Below are entries; count the lines among them that contain the word "develop", and give only the count.

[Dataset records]
******
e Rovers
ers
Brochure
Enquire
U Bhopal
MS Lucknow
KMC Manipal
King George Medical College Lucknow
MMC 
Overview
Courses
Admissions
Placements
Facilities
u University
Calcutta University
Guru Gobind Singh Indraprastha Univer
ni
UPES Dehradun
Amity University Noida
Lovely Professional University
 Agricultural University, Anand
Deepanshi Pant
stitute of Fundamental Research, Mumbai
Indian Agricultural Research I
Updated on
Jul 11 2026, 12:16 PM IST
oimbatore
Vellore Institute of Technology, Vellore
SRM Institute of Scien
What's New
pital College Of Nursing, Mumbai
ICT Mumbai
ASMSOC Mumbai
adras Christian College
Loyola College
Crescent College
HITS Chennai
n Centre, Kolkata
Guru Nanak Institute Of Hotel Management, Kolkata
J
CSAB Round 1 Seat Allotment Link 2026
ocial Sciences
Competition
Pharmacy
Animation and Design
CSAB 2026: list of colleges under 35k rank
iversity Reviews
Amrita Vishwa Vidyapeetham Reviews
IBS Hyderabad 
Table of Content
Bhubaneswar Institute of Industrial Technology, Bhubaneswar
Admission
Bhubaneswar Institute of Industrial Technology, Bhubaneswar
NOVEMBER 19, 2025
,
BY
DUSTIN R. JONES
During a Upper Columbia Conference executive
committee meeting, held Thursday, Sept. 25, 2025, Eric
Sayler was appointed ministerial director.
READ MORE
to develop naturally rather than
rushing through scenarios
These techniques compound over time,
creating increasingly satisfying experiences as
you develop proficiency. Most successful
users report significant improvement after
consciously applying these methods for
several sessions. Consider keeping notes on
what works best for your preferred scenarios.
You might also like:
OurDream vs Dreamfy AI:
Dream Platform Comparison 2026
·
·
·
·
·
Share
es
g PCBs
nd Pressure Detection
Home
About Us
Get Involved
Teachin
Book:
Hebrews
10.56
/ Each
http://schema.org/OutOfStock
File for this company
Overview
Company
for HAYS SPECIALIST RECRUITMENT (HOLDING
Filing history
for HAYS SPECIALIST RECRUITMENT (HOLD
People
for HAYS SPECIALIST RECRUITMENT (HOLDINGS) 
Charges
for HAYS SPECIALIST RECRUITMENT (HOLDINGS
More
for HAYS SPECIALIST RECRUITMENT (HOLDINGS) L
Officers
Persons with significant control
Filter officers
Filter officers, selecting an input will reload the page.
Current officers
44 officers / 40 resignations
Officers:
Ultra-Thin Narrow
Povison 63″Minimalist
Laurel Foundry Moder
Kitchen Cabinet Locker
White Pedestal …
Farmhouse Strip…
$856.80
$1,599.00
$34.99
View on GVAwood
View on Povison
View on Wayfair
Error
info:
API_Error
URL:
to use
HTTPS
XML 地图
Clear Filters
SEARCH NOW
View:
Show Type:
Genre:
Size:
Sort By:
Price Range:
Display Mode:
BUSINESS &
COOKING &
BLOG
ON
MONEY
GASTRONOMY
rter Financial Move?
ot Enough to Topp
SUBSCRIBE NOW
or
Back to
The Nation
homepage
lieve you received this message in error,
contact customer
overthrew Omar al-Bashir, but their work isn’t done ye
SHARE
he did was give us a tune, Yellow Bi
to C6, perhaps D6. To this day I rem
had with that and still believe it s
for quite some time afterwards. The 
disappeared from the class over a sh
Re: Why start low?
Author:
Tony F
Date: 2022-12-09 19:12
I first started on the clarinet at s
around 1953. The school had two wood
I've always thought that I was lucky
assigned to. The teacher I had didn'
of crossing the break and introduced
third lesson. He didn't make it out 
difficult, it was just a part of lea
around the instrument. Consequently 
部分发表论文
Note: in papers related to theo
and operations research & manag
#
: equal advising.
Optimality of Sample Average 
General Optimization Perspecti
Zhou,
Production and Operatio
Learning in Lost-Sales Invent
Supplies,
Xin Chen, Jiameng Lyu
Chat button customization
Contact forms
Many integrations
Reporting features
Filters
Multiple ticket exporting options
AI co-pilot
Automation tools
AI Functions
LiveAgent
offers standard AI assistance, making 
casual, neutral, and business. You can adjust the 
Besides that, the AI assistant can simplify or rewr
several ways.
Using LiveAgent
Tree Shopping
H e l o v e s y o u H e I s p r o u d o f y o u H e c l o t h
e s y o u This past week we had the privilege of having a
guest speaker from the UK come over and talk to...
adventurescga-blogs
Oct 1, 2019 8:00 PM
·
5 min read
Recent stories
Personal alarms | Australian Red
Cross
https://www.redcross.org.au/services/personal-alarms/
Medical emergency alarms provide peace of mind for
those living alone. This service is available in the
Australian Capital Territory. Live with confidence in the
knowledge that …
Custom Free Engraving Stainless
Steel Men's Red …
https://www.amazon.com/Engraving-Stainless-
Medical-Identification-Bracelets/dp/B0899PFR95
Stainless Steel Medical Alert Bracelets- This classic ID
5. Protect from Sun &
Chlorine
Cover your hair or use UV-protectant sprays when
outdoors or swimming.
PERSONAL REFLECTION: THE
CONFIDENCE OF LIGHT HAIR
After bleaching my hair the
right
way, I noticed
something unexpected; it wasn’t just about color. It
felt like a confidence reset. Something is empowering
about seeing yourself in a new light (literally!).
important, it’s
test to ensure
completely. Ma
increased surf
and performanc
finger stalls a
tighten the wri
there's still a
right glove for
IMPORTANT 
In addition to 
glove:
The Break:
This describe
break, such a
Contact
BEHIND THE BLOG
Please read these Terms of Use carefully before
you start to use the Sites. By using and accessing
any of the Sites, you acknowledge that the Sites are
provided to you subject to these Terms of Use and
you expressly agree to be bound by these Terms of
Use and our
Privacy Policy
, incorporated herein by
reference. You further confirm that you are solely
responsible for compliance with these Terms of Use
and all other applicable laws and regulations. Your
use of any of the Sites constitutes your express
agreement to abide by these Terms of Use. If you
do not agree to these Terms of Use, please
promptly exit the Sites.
******
_RESPONSE:_ 2